A apologia da ganância continua pautando as guerras entre nações. Mais do que a honradez que aparentava gerir os embates de gerações antigas, cada vez mais é a avidez da riqueza material que autoriza ódio alucinante. A guerra já não se fundamenta em valores, mas se concentra no único valor financeiro. Desprezo à vida. É o império monetário que dita o movimento de forças. Os formatos são os mais variados. O cotejo do poder afasta comportamento comunitário e ataca o meio ambiente. A pessoa humana como centro dos ideais de cooperação, sucumbe na hora da catástrofe, pela falta de cautelas perante a violência dos fenômenos naturais. Logicamente que nada se pode fazer para conter o atrito gigantesco entre placas tectônicas que produziram o abalo sísmico na Síria e Turquia. As políticas públicas, no entanto, devem ser geridas. Tanto é verdade que o governo turco está cobrando desdém de construtoras ou incorporadoras que não observaram recomendações às obras na região sujeita aos tremores. É lógico que a engenharia civil que investe e fatura em todos os mercados mundiais sabe que existem riscos maiores nos países abalados. O lucro exagerado desviou a qualidade das construções, que poderia reduzir o desastre e salvar vidas. Trata-se de omissão propositada para aumentar o lucros. É a ação hegemônica do pensamento oligárquico que fez da escravidão o terrível implante da exploração do trabalho e liberdade humana. Zygmunt Bauman comenta sobre os medos que nos afligem, “difíceis de compreender: porém mais aterradores ainda pelo sentimento de impotência que provocam”. A omissão de que falamos é o esquecimento premeditado de gestores no poder com a preferência às elites na prevenção. Sabem os donos do poder que o cuidados dos indivíduos da coletividade deveria obedecer a ordem de solidariedade.
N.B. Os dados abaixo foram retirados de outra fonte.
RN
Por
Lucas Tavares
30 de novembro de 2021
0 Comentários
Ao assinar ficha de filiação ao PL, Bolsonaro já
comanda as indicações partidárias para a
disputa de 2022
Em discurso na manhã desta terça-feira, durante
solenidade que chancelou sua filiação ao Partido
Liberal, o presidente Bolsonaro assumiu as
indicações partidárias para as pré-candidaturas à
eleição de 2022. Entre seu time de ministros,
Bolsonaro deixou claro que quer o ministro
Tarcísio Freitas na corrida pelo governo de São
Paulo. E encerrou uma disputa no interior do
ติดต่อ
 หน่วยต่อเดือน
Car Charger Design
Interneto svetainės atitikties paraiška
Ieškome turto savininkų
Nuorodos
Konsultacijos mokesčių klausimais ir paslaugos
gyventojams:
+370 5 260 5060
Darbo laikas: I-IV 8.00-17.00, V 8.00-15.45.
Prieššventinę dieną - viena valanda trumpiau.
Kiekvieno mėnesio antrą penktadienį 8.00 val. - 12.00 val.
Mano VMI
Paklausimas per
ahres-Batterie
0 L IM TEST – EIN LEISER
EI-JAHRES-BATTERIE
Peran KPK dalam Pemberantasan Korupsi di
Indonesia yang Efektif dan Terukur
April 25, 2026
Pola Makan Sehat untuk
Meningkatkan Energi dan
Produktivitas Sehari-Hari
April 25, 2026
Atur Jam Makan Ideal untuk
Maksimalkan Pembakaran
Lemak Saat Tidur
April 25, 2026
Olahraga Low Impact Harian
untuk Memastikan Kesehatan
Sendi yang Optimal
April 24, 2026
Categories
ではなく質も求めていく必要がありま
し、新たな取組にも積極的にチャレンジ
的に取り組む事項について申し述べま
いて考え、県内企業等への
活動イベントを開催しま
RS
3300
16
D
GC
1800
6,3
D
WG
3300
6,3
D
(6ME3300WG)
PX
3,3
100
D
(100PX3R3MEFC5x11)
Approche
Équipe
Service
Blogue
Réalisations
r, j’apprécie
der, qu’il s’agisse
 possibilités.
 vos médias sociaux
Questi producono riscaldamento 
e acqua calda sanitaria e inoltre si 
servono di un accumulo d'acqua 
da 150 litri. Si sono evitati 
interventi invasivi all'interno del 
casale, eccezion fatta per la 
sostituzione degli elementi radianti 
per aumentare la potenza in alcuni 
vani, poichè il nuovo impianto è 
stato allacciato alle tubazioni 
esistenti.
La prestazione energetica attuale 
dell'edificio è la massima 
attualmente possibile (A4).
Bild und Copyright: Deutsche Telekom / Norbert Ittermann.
Mesmo arrecadando impostos elevados a relação redistributivas enxerga o segmento social que tem algumas condições. Então, as guerras, o negacionismo que exclui a vacinação em massa no combate à pandemia, a mesma omissão que está dizimando a população indígena em Roraima. A guerra civil da Síria drena recursos financeiros e de cooperação impedindo ações permanentes de salvamento de crianças, jovens e idosos, que permanecem por muito tempo sobre escombros do terremoto.


A missionária

No último dia 12 foi lembrado o covarde assassinato da missionária Dorothy Stang. Ela foi alvejada com seis tiros em Anapú, à queima-roupa, a 700 quilômetros de Belém. A missionária nascida nos EUA e naturalizada brasileira, religiosa da congregação do Notre Dame, atuava na organização das comunidades rurais pobres, defesa ambiental e resistência à opressão dos fazendeiros. No período bolsonarista, mais 111 pessoas foram mortas no conflito rural.